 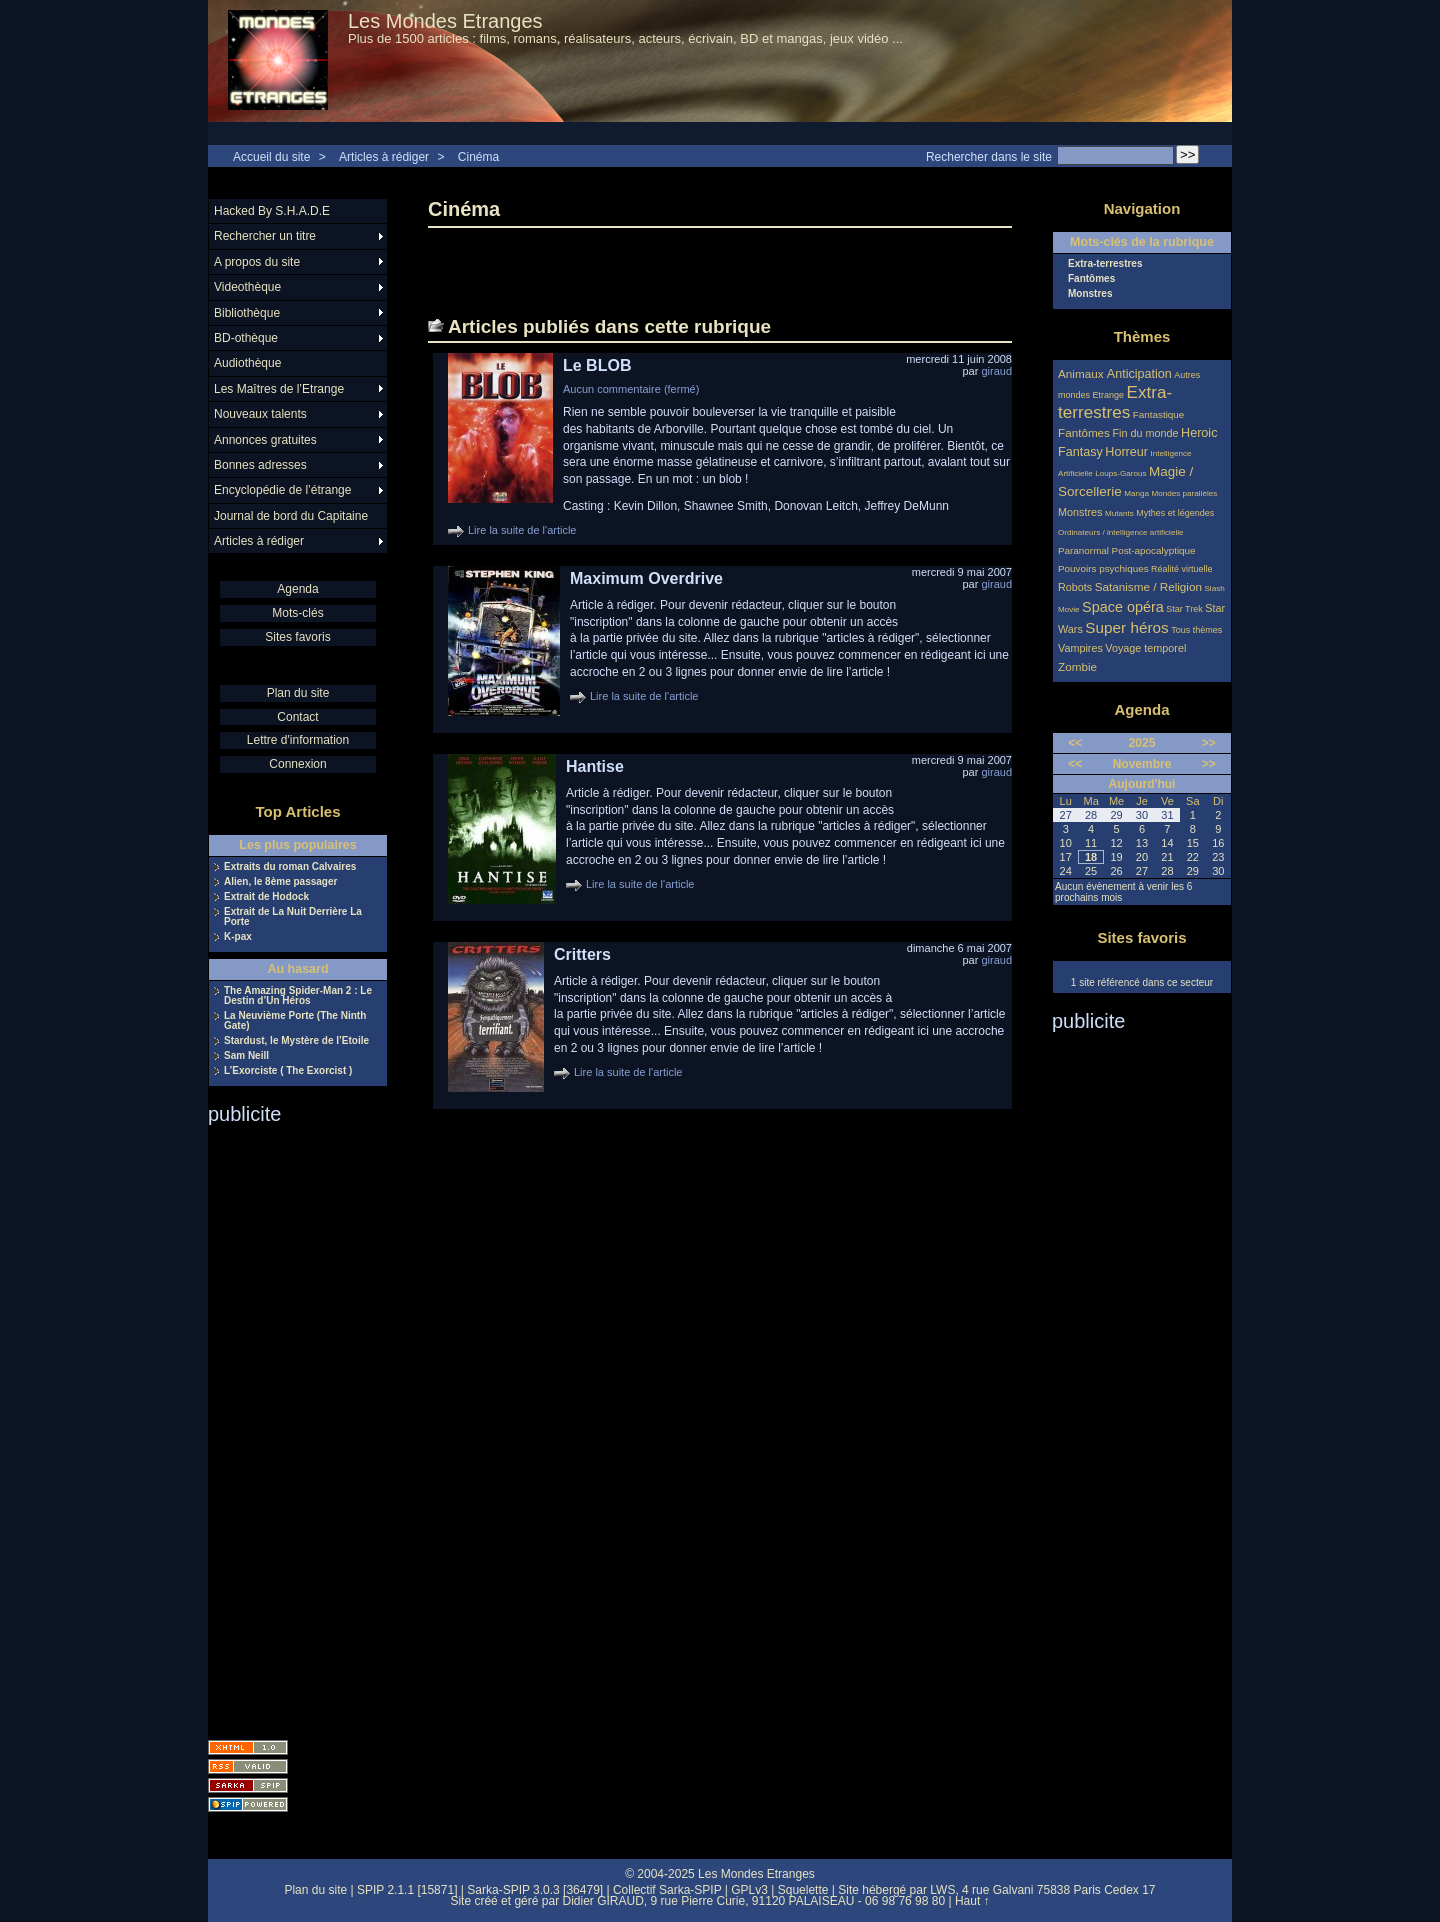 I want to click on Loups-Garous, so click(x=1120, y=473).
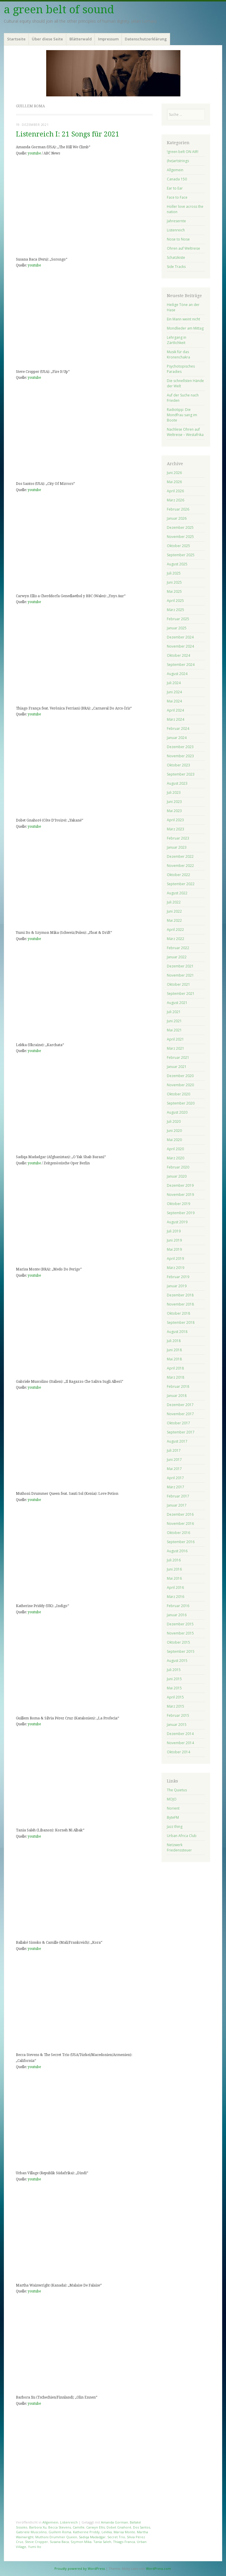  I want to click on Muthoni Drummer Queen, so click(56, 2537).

•••

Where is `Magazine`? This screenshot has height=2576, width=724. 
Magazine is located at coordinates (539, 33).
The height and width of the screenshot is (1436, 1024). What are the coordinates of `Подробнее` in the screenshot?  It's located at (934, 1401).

•••

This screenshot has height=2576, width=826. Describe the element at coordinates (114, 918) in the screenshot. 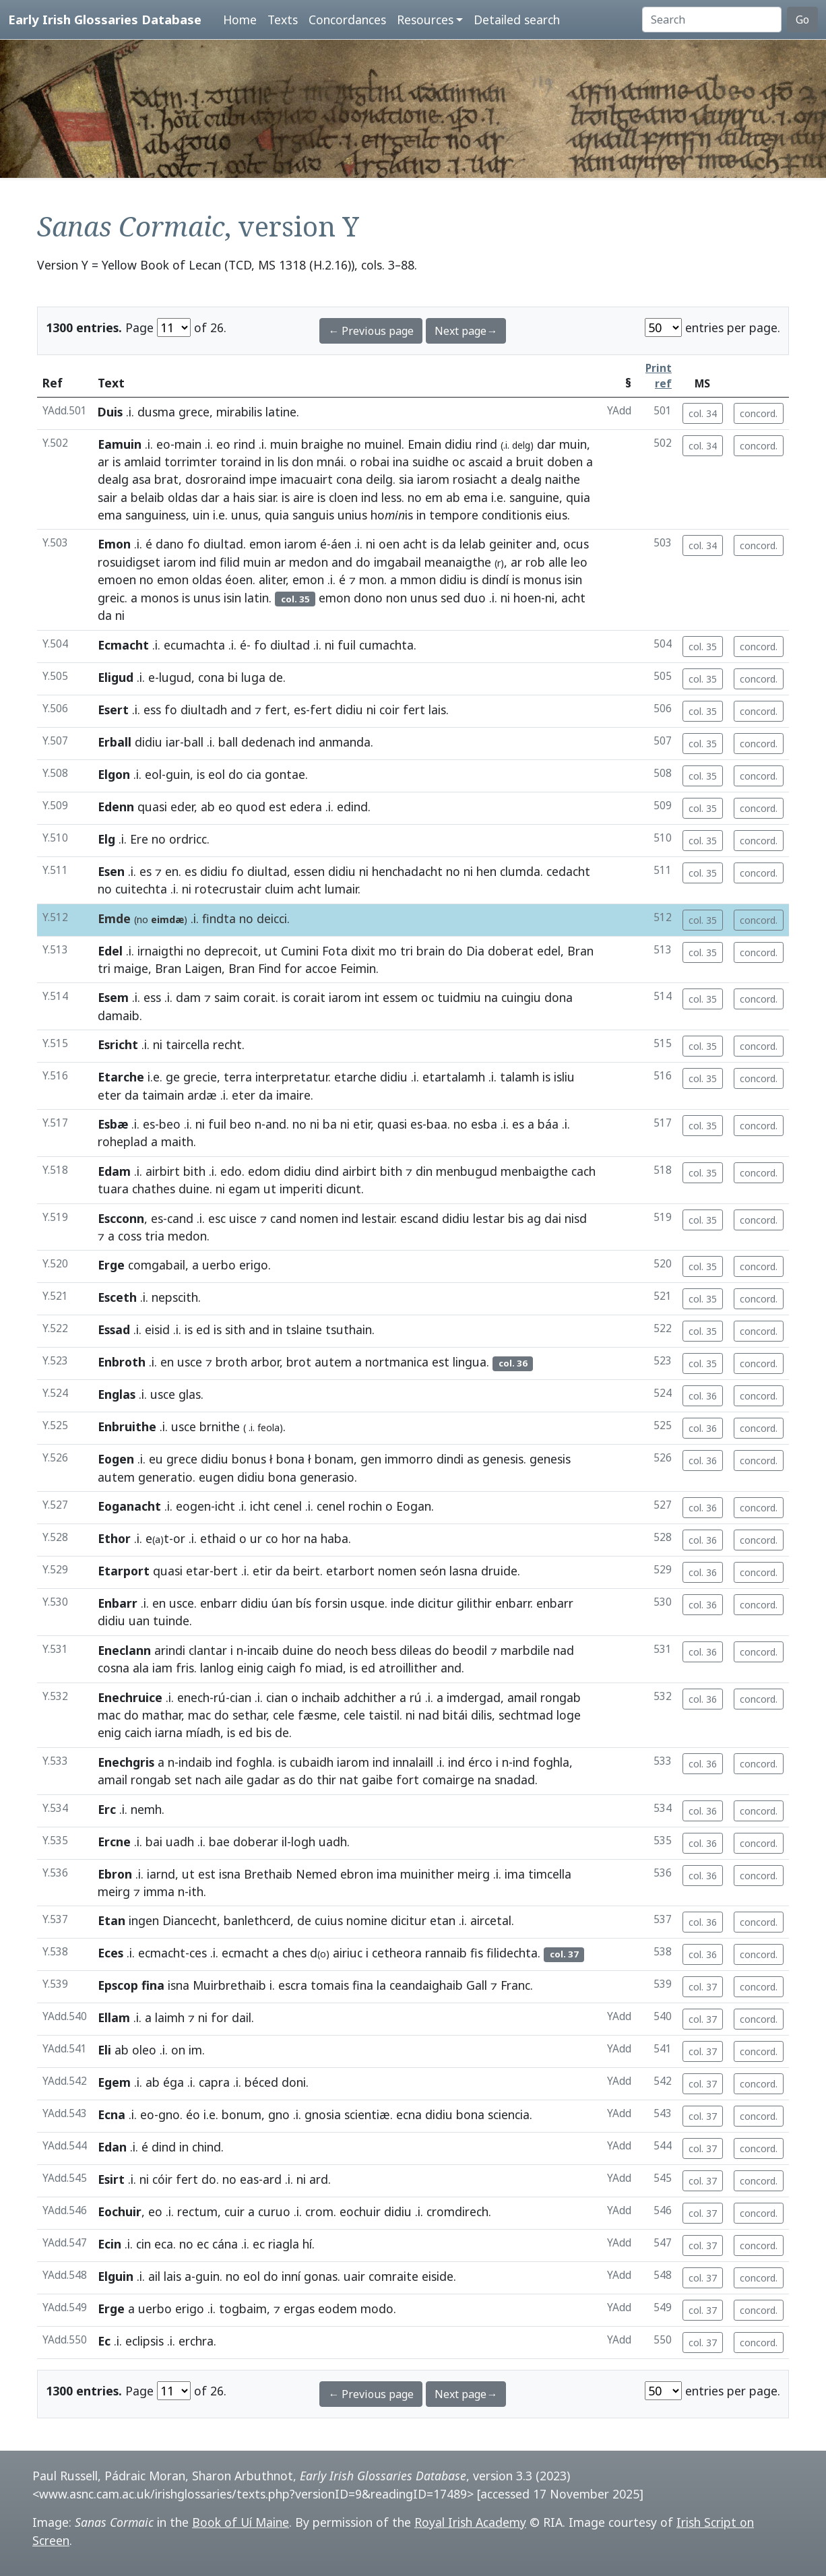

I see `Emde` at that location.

•••

Exercise prompt. With the line holding "has height=2576, width=724." as the first and the line holding "The height and" as the last, please transcribe exactly the lines of the material above in that range and nothing else.

Solution.
Where is `Magazine`? This screenshot has height=2576, width=724. 
Magazine is located at coordinates (539, 33).
The height and width of the screenshot is (1436, 1024). What are the coordinates of `Подробнее` in the screenshot?  It's located at (934, 1401).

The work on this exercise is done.